Chili, Egg and Banana Breakfast

Chili, Egg and Banana Breakfast |

If you’ve heard of the dish called arroz a la Cubana, this is a variation. Instead of rice, the ground meat stew, fried egg and bananas are served with flour tortillas. The meat stew is cooked spicy, chili style, and, in lieu of the traditional saba bananas, I used the lakatan (lacatan) variety — very ripe, very sweet and a very pretty yellow-orange.

And just where did the idea come from? From Golden West Cafe’s huevos montulenos which, whether the misspelling is intentional or not, seems to be an American adaptation of huevos motuleños, a breakfast dish from the Yucatan region of Mexico that “consists of fried eggs served on tortillas with refried black beans and a tomato-based sauce, which is often studded with ham, peas and plantains and then sprinkled with cheese.”

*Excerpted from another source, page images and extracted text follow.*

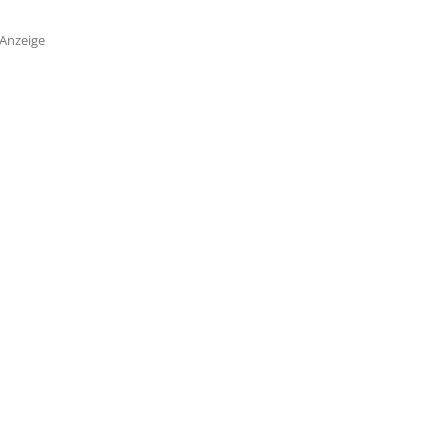
Anzeige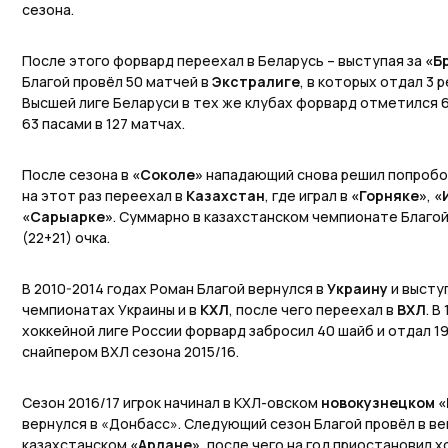
сезона.
После этого форвард переехал в Беларусь – выступая за
«Б
Благой провёл 50 матчей в
Экстралиге
, в которых отдал 3 
Высшей лиге Беларуси в тех же клубах форвард отметился
63 пасами в 127 матчах.
После сезона в
«Соколе»
нападающий снова решил попробов
на этот раз переехал в
Казахстан
, где играл в
«Горняке»
,
«
«Сарыарке»
. Суммарно в казахстанском чемпионате Благой
(22+21) очка.
В 2010-2014 годах Роман Благой вернулся в
Украину
и высту
чемпионатах Украины и в
КХЛ
, после чего переехал в
ВХЛ
. В
хоккейной лиге России форвард забросил 40 шайб и отдал 1
снайпером ВХЛ сезона 2015/16.
Сезон 2016/17 игрок начинал в КХЛ-овском
новокузнецком 
вернулся в «Донбасс». Следующий сезон Благой провёл в в
казахстанском
«Арлане»
, после чего на год приостановил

Chili, Egg and Banana Breakfast
Prep Time
10 mins
Cook Time
10 mins
Total Time
20 mins
Servings: 3
Author: Connie Veneracion
  • 2 and 1/2 cups cooked chili (see notes below)
  • 3 eggs
  • 3 to 6 bananas ripe
  • 3 to 4 tablespoons butter
  • 6 six-inch flour tortillas (use only three if the tortillas as much larger)
  • chopped parsley to garnish
  1. Heat the chili. Keep covered.
  2. Melt the butter in a non-stick frying pan. Cook the eggs, sunny side up, and transfer to individual plates.
  3. Peel the bananas and split lengthwise. Fry in the remaining butter until lightly browned.
  4. Wipe the frying pan with kitchen paper and reheat.
  5. Heat the tortillas until blistered.
  6. To serve: Arrange the fried bananas, chili and tortillas around the fried egg. Sprinkle with chopped parsley. Have a great breakfast.